Gen. David Richards, a British officer who commands NATO's 32,000 troops in Afghanistan, talks to The Associated Press in Kabul, Afghanistan, Sunday, Oct. 8, 2006. NATO's top commander in Afghanistan said Sunday that the majority of Afghans will decide within a year whether to abandon the international community's efforts here and instead support resurgent Taliban militants. (AP Photo/Rodrigo Abd)
"They will say, 'We do not want the Taliban but then we would rather have that austere and unpleasant life that that might involve than another five years of fighting,'" Richards said.
Afghanistan is going through its worst bout of violence since the U.S.-led invasion removed the former Taliban regime from power five years ago. The Taliban has made a comeback in the south and east of the country and is seriously threatening Western attempts to stabilize the country after almost three decades of war.

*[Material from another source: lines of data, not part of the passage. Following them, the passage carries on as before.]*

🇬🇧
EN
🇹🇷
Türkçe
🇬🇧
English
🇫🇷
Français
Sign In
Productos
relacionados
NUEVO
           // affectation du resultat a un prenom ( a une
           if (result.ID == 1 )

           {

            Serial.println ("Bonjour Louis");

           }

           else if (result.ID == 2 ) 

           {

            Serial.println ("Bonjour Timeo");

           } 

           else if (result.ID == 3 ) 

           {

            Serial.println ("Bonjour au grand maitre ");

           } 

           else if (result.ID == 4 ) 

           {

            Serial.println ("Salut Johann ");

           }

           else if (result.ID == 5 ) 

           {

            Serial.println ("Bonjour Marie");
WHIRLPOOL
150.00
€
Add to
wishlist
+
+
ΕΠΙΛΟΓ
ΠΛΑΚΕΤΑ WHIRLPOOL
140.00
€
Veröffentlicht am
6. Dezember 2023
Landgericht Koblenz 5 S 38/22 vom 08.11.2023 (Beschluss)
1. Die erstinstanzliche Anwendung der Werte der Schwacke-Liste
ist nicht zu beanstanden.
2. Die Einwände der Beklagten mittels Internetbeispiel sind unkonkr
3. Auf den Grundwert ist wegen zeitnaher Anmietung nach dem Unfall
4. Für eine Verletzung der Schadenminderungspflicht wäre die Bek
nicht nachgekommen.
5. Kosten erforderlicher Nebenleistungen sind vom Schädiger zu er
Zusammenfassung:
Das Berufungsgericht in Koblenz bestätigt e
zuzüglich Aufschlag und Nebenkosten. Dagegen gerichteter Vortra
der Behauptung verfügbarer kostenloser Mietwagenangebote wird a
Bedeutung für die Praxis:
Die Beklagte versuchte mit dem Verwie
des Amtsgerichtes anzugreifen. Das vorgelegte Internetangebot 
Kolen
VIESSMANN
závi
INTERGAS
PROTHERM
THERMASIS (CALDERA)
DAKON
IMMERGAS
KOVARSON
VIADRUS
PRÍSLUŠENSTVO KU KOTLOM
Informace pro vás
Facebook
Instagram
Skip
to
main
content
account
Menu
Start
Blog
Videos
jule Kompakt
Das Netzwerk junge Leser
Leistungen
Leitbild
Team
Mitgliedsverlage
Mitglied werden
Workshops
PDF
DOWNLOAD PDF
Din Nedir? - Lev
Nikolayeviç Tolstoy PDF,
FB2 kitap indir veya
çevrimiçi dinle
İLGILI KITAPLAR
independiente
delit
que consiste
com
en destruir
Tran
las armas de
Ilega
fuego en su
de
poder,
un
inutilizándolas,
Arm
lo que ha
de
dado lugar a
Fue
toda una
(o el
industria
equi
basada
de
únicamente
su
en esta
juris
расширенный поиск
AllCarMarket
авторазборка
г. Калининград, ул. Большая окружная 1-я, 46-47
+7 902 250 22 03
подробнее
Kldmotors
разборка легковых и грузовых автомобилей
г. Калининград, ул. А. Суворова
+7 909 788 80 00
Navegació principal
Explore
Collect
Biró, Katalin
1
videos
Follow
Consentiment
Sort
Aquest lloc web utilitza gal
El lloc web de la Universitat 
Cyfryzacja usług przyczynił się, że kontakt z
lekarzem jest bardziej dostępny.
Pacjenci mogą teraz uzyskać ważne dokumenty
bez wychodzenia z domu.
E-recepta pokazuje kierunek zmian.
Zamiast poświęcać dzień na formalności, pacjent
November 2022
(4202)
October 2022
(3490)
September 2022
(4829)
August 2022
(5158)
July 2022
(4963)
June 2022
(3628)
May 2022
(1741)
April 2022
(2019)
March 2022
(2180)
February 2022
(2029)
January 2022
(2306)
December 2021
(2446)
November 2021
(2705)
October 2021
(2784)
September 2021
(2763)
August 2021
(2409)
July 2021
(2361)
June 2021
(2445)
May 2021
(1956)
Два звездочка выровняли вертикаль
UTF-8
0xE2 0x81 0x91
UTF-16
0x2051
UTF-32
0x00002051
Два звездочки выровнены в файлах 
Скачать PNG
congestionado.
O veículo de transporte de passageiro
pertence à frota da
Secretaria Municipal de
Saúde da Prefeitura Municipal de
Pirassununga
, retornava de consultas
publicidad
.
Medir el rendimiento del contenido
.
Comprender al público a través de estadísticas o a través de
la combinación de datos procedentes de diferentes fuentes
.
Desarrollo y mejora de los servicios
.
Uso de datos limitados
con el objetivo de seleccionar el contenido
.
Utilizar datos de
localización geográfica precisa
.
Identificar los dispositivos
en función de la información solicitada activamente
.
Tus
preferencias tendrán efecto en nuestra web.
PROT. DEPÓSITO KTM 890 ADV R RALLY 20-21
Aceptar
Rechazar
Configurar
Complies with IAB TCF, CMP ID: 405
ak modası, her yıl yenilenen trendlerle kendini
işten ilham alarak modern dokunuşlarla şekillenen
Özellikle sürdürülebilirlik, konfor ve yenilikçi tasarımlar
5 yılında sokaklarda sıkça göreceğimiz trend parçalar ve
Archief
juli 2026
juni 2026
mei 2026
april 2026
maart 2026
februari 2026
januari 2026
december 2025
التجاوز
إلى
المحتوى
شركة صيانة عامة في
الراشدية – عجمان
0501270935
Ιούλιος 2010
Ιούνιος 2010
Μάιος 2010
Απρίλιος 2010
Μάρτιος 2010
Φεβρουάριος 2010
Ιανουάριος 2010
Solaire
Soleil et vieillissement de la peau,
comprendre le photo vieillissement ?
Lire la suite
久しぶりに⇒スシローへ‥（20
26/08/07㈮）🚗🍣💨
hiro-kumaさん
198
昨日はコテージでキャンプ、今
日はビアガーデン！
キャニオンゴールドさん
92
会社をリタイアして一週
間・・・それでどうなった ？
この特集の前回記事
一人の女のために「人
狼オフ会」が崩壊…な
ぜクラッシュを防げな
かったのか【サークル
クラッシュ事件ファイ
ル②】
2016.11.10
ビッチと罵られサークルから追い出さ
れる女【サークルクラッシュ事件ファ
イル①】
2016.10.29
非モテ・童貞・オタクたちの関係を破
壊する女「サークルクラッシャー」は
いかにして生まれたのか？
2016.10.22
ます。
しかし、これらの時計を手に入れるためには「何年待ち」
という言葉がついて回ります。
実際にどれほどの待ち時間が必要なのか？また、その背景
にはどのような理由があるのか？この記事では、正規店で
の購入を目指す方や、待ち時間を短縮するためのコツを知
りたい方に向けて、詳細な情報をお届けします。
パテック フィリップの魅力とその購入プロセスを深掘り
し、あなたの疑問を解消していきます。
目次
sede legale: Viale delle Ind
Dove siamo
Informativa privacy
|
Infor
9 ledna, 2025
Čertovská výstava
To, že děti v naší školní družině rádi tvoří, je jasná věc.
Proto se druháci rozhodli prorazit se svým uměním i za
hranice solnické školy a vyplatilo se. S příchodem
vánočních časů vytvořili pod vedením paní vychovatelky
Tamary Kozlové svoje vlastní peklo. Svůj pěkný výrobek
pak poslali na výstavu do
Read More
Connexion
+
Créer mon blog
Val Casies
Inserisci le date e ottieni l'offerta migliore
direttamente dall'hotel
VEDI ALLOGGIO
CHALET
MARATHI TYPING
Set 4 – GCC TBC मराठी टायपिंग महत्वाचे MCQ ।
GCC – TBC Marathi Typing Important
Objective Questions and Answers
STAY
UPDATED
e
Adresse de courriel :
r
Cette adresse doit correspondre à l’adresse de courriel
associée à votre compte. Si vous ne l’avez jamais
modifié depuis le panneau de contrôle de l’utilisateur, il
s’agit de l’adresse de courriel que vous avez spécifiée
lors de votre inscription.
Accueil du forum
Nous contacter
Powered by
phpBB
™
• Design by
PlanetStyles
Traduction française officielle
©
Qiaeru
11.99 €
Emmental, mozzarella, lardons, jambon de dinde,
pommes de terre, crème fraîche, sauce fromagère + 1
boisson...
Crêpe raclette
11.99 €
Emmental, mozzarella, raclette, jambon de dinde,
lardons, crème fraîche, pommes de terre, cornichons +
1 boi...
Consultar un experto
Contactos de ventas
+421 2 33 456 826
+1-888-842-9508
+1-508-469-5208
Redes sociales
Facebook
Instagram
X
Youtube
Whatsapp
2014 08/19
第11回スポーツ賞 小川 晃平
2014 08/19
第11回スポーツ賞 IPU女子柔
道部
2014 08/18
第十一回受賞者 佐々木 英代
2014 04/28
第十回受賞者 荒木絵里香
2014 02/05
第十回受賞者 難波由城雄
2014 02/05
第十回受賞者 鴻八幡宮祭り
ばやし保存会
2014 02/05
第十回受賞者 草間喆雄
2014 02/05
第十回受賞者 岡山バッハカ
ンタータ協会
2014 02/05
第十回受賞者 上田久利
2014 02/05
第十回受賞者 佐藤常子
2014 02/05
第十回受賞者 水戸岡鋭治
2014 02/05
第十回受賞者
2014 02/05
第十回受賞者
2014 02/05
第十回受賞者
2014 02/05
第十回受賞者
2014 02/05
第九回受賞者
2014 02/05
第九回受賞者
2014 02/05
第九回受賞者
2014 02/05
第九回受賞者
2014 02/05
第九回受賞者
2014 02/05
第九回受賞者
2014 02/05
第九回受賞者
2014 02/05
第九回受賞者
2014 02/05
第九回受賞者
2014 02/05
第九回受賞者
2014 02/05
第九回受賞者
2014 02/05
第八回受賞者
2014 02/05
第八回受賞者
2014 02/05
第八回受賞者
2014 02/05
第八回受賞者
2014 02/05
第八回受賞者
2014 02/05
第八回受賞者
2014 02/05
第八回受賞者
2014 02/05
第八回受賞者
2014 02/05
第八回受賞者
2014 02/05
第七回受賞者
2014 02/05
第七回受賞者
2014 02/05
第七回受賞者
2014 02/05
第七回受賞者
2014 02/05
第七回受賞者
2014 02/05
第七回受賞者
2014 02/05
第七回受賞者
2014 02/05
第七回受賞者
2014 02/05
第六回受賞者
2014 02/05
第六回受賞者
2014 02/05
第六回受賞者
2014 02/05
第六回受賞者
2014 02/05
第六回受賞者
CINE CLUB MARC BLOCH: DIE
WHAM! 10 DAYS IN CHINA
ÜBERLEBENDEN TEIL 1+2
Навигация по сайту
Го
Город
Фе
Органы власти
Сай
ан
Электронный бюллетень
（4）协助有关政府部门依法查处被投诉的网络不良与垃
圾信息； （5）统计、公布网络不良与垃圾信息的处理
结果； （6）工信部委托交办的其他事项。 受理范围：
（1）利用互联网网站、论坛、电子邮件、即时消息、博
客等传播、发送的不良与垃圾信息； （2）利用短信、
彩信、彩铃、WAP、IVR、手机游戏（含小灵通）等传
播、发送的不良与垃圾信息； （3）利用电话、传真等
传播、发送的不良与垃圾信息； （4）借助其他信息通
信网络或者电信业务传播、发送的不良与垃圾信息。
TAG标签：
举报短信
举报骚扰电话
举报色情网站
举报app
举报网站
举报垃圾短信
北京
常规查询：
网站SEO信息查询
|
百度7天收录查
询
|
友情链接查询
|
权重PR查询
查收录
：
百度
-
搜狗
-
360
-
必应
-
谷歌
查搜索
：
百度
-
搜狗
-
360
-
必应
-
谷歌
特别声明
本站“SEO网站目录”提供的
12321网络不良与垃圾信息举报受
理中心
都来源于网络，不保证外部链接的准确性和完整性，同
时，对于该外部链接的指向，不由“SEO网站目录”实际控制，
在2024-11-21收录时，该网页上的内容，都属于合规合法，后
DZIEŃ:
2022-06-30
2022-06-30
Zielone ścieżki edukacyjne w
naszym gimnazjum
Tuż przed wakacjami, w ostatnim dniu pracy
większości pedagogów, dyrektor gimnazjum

"If we collectively ... do not exploit this winter to start achieving concrete and visible improvement," then some 70 percent of Afghans could switch sides, Richards told The Associated Press.
Richards will command NATO's troops in Afghanistan, including 12,000 U.S. forces, until February, when U.S. Gen. Dan K. McNeil will take command.
The British general said he'd like to have about 2,500 additional troops to form a reserve battalion to help speed up reconstruction and development efforts.
The south of the country, where NATO troops have fought their most intense battles this year, has been "broadly stabilized," Richards said.
"We have created an opportunity," following the intense fighting that left over 500 militants dead in the southern provinces of Kandahar and Helmand, he said. "If we do not take advantage of this, then you can pour an additional 10,000 troops next year and we would not succeed because we would have lost by then the consent of the people."